Darüber hinaus würden die Zinsen nicht weiter steigen, solange die Inflationsrate unter zwei Prozent bleibe, wird gesagt. Und davon hänge nahezu alles ab. Auf der anderen Seite zahlen offensichtlich vermehrt Kunden „bar“, ohne auf Finanzierung oder Zinsen Rücksicht nehmen zu müssen. Auch hier präsentiert sich der Markt eben sehr differenziert.

Fazit: Die Dichte wird zum Problem
Was bleibt, ist der Blick auf die kleinen Randaspekte, auf Punkte, die für den Markt dennoch erheblich sind. Allen voran die Einmischung der Politik. So sorgen das bevorstehende Bestellerprinzip, die Mietpreisbremse oder die Ausweitung der sozialen Erhaltungsgebiete für nicht unerhebliche Verunsicherung – gerade bei den privaten Kapitalanlegern.

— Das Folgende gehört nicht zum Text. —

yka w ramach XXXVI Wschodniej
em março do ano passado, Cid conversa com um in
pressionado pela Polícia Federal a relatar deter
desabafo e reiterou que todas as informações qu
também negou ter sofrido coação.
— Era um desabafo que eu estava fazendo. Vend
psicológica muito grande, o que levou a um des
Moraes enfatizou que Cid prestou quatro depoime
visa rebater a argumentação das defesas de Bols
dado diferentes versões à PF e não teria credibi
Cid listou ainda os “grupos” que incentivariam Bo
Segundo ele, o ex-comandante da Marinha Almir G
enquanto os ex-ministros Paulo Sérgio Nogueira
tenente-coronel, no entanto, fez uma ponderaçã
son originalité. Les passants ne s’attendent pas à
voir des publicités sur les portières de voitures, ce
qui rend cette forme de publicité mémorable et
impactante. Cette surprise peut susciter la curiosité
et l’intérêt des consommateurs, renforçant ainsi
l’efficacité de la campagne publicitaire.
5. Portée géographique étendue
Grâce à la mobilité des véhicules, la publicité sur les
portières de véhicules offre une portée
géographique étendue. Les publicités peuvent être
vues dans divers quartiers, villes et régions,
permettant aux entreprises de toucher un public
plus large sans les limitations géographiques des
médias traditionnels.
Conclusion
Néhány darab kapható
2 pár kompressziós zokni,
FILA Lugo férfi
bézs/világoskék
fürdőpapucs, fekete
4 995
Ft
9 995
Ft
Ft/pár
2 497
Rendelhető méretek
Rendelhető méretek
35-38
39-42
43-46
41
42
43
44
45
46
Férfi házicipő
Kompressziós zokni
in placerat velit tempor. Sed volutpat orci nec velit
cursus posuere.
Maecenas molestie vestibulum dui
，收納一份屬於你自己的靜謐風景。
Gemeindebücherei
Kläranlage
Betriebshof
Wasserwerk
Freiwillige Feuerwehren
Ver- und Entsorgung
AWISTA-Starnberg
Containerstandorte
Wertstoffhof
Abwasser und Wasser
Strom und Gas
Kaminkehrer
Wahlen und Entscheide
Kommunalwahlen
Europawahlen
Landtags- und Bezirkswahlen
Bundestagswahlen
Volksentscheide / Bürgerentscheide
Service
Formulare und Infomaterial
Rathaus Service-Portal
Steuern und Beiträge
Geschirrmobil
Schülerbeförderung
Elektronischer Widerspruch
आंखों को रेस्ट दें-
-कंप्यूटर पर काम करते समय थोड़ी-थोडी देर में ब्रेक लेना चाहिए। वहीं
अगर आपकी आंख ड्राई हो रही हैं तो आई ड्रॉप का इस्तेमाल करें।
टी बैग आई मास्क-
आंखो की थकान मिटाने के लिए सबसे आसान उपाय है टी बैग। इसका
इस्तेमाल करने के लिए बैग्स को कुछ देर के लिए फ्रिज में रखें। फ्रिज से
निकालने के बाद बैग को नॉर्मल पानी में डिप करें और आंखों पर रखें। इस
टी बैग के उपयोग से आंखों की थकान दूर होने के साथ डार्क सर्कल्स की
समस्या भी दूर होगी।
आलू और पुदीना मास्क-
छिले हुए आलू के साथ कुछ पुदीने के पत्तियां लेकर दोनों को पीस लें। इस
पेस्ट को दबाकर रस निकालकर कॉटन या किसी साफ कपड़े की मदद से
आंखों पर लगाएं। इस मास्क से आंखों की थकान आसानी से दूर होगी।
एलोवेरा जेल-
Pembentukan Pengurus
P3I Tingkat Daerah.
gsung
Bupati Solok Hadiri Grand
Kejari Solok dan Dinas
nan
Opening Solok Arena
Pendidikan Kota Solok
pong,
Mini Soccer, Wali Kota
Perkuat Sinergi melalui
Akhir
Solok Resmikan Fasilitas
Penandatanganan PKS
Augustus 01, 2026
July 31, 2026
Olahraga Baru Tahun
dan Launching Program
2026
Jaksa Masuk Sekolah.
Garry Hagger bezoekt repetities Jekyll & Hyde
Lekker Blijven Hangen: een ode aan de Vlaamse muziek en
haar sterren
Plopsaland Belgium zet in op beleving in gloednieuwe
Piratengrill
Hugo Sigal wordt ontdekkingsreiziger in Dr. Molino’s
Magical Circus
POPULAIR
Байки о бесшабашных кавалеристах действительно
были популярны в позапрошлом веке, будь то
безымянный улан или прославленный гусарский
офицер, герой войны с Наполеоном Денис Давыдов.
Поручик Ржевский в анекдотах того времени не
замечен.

Ein anderer Punkt, den überraschend viele Makler in der Interviewrunde ansprachen, ist die in den vergangenen Jahren abnehmende Lebensqualität, die vor allem auf die Verkehrssituation sowie die Bebauungsdichte zurückzuführen ist. Es ist keine Seltenheit, dass man inzwischen anderthalb bis zwei Stunden braucht, um durch die Stadt zu kommen. Und mit dem neuen Zubringer, der Autobahn A 94 aus Richtung Osten, wird sich das sicher nicht verbessern, eher im Gegenteil.
„Im Zuge der massiven Bauinitiative hat die Stadt die Infrastruktur komplett vergessen“, beklagt sich ein Experte. Die Dichte werde langsam zum echten Problem. Die Stadt biete kaum noch Bewegungsfreiheit, meint er. Und wie schon gesagt, steht er mit dieser Einschätzung nicht allein. Für München selbst ist das sicher nicht von Vorteil, doch an dieser Stelle kommen die Makler dann doch weitgehend auf einen Nenner.